# Droid X2 reminds me of why I love my Thunderbolt



## m00nshake (Jul 12, 2011)

Hello everyone. My Thunderbolt is being replaced by BestBuy under the black tie protection. Because they didn't have another Android loaner, they broke a new Motorola X2 out of the box as a loaner until my replacement comes in, and I had to put down a $50 deposit just in case I don't bring the X2 back. Since the X2 is newer than the Thunderbolt, I considered not returning it and taking the hit for the deposit. But...

Three days into using this phone and I'm reminded as to why I've been so happy with my Thunderbolt for over a year now, even though development has dropped significantly.

Yes the X2 has a nice screen, is dual core, and has a better camera. There are no light leaks near the buttons. However, the GUI in my opinion is inferior to Sense. It often lags when you're pressing home screen icons or navigating screens. When I run Cardiotrainer and Doubletwist simultaneously, the music starts to skip randomly as if this phone were a portable CD player. And this is with dual core? My stock Thunderbolt ran more smoothly with a single processor.

Further gripes include the lack of 4g, which is a deal breaker for me since we just got it a few months ago. Also GPS on the Thunderbolt is more accurate and consistent than the X2. Although it locks quickly, when I track my workouts with Cardiotrainer, the total distance is all over the place, whereas on the Thunderbolt it has been very consistent.

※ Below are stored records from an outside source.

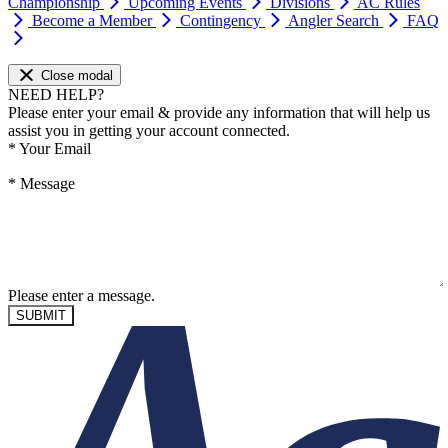
Championship
Upcoming Events
Divisions
AC Rules
Become a Member
Contingency
Angler Search
FAQ
Close modal
NEED HELP?
Please enter your email & provide any information that will help us
assist you in getting your account connected.
*
Your Email
*
Message
Please enter a message.
SUBMIT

So... now that I've got this X2, I'm reminded of why I like and have liked my Thunderbolt for a long time now. It's easy to get pessimistic with the lack of development as of late and the problems with RIL, however, it's still a rock solid phone and it took this experience to remind me why I should still own it.

Sent from my DROID X2 using Tapatalk 2


----------



## JDely31 (Jun 18, 2011)

I can't speak on the DX2 but I had an original DX. After having my thunderbolt for about 2 months. I am not convinced its better than the DX. I flashed multiple rom's including sense, thundershed, & liquid. My DX seemed faster & smoother. Build quality was top notch. Only downside was 3g & locked bootloader. Even that. I'm having a hard time liking the tbolt more.

Sent from my HTC ThunderBolt using RootzWiki


----------



## JDely31 (Jun 18, 2011)

I like to add this has nothing to do with roms on the tbolt. There top notch. Oh yeah Tbolt camera blows away Motorola's camera.

Sent from my HTC ThunderBolt using RootzWiki


----------



## number5toad (Sep 13, 2011)

I don't think I could ever go back from 4G at this point. the speed difference between my phone and my wife's iPhone is like day and night (before the discovery of fire, during a lunar eclipse, on a cloudy night so you can't see any stars)


----------



## sk3litor (Oct 3, 2011)

IPhones are so slow that if you dropped it, it would take two days to hit the ground


----------



## liberatedx (Jun 19, 2011)

sk3litor said:


> IPhones are so slow that if you dropped it, it would take two days to hit the ground


+1

sent from my HTC Thunderbolt


----------



## jimbo894 (Feb 18, 2012)

I came from the x2 and when we start talkin flashing roms i feel dragonkiller cm7.2 is far more stable and speedy, dont get me wrong i love my bolt now but do miss my x2 at times.....but no unlocked bootloader and no 4g just kills it for me.

Sent from my HTC ThunderBolt using Tapatalk


----------



## psycho_asylum (Jul 13, 2011)

JDely31 said:


> I can't speak on the DX2 but I had an original DX. After having my thunderbolt for about 2 months. I am not convinced its better than the DX. I flashed multiple rom's including sense, thundershed, & liquid. My DX seemed faster & smoother. Build quality was top notch. Only downside was 3g & locked bootloader. Even that. I'm having a hard time liking the tbolt more.
> 
> Sent from my HTC ThunderBolt using RootzWiki


I went through 12 Droid X's before I even rooted it. Random reboots, nuked bootloader after failed update, multiple issues with dead/stuck pixels. Never dropped the phone, always in a case. That phone was trash.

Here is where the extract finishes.